• WORK ORDER:
Copy all lines in the data that contain the string "AUTEUR".

• INPUT DATA:
◆ ◆ ◆

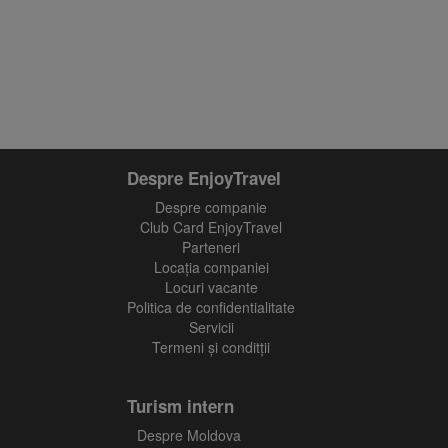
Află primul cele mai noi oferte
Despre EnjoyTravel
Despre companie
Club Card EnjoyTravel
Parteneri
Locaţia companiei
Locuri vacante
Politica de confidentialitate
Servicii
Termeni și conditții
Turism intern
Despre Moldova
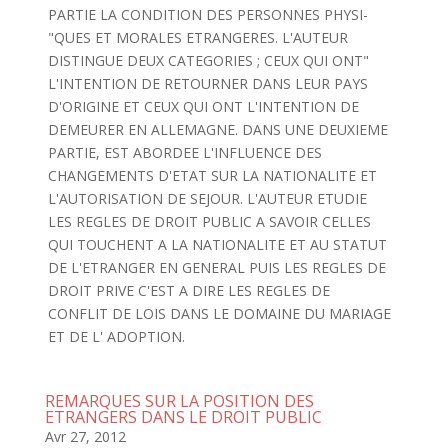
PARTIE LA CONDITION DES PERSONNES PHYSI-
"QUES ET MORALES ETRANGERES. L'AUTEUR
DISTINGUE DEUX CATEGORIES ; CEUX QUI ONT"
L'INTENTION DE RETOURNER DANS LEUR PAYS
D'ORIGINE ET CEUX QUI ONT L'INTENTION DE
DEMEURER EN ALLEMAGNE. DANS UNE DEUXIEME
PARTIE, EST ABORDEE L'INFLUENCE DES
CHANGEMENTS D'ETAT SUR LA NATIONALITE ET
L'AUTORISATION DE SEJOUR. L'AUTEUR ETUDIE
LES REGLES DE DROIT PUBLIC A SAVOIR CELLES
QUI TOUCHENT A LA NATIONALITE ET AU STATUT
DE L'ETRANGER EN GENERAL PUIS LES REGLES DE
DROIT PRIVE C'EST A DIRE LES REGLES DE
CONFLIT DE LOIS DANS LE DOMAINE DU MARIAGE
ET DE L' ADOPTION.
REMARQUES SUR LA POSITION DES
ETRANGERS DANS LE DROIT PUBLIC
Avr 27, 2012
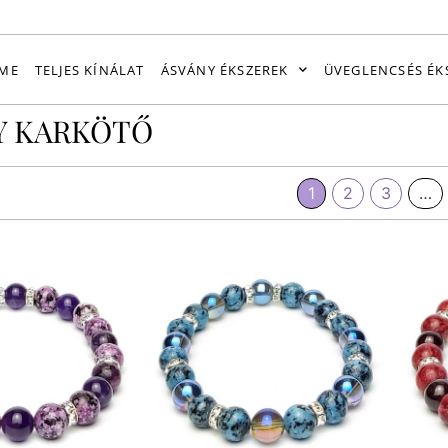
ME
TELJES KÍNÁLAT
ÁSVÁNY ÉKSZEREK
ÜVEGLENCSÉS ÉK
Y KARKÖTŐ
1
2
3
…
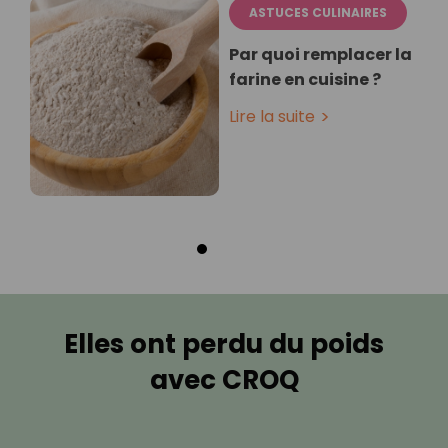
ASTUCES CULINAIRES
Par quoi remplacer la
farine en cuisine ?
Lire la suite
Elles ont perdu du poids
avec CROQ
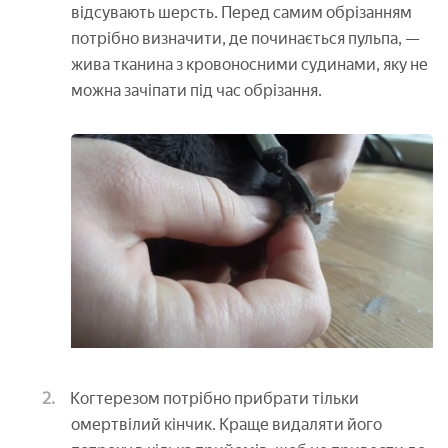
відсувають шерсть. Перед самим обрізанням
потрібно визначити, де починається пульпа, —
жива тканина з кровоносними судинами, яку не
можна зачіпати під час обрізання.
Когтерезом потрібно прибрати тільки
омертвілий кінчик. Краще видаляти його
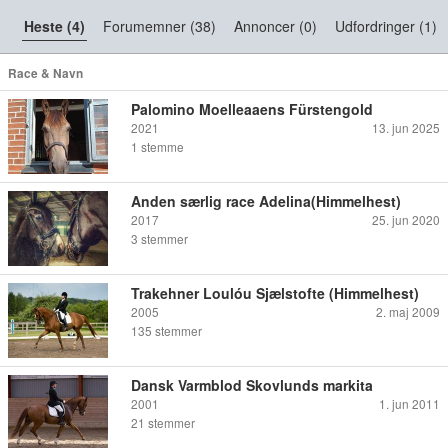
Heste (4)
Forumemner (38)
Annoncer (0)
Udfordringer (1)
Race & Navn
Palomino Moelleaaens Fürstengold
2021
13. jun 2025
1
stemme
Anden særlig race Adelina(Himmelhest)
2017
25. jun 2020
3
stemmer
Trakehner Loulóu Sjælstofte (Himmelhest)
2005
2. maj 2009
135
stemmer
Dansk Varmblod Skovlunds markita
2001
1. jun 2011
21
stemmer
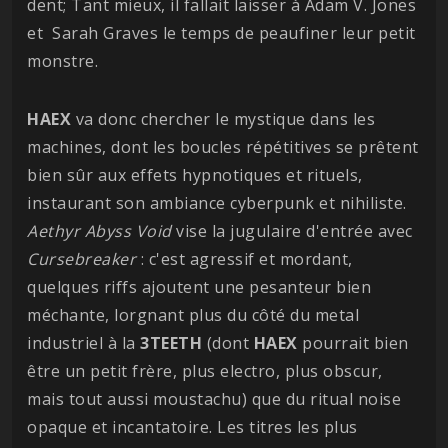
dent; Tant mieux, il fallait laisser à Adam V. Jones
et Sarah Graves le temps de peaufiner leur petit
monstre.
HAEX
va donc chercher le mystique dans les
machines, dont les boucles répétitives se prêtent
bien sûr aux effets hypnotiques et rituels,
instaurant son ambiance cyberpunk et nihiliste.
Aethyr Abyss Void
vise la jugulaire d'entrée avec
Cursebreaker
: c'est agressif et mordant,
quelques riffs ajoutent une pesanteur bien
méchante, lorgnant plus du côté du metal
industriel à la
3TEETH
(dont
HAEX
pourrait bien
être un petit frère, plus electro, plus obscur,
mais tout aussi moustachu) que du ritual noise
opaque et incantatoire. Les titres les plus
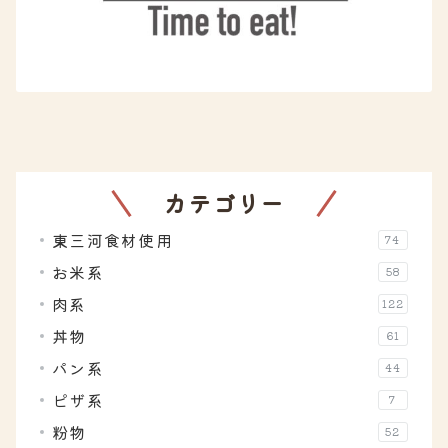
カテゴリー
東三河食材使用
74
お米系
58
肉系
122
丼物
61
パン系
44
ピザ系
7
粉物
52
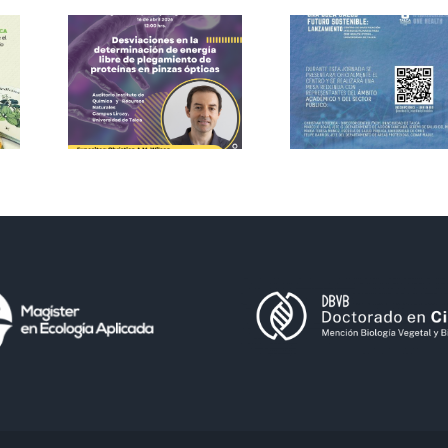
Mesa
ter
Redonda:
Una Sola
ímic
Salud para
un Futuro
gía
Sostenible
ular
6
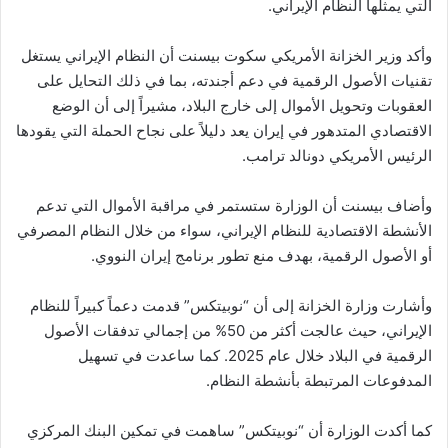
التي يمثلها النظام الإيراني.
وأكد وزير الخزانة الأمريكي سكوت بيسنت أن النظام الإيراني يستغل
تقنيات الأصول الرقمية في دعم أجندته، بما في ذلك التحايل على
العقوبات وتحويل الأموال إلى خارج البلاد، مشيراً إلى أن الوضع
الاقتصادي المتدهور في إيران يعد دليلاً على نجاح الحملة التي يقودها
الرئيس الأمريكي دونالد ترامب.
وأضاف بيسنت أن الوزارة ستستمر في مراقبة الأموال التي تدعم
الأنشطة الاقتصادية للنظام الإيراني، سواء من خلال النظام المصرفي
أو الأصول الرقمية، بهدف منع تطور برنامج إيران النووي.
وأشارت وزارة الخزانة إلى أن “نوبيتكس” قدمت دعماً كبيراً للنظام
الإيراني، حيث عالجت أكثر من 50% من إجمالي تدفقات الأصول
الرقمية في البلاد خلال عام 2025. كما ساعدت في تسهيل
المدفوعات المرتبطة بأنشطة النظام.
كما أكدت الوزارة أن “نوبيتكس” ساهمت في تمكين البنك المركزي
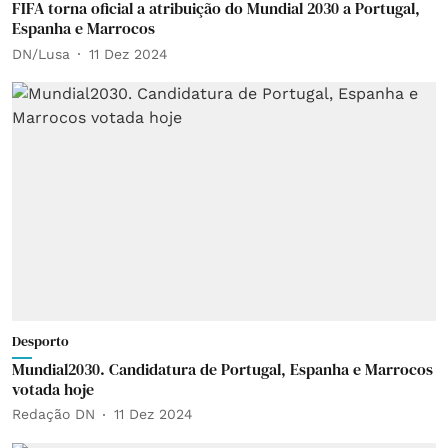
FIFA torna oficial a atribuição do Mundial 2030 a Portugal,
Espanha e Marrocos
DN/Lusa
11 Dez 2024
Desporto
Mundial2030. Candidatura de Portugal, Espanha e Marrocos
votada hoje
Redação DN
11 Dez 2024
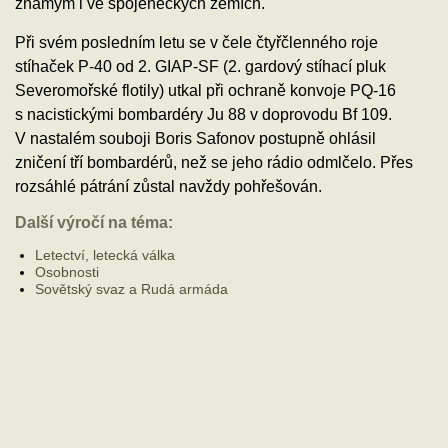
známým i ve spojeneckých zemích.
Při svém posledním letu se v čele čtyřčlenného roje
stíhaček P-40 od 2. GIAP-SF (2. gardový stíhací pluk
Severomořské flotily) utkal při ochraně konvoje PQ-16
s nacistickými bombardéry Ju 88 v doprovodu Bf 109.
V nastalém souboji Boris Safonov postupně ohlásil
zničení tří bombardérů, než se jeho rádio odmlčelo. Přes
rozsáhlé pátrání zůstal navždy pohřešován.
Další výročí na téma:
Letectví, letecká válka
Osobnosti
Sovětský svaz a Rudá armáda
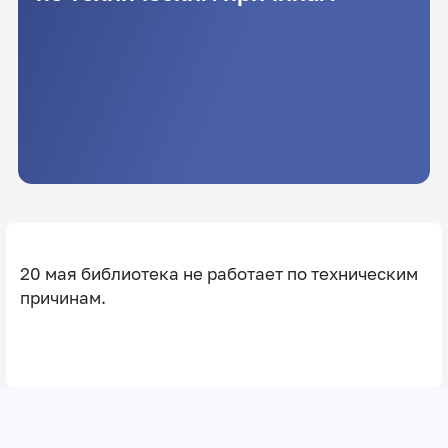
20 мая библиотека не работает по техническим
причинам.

◆ ◆ ◆

• TASK RESULT:
"QUES ET MORALES ETRANGERES. L'AUTEUR
L'AUTORISATION DE SEJOUR. L'AUTEUR ETUDIE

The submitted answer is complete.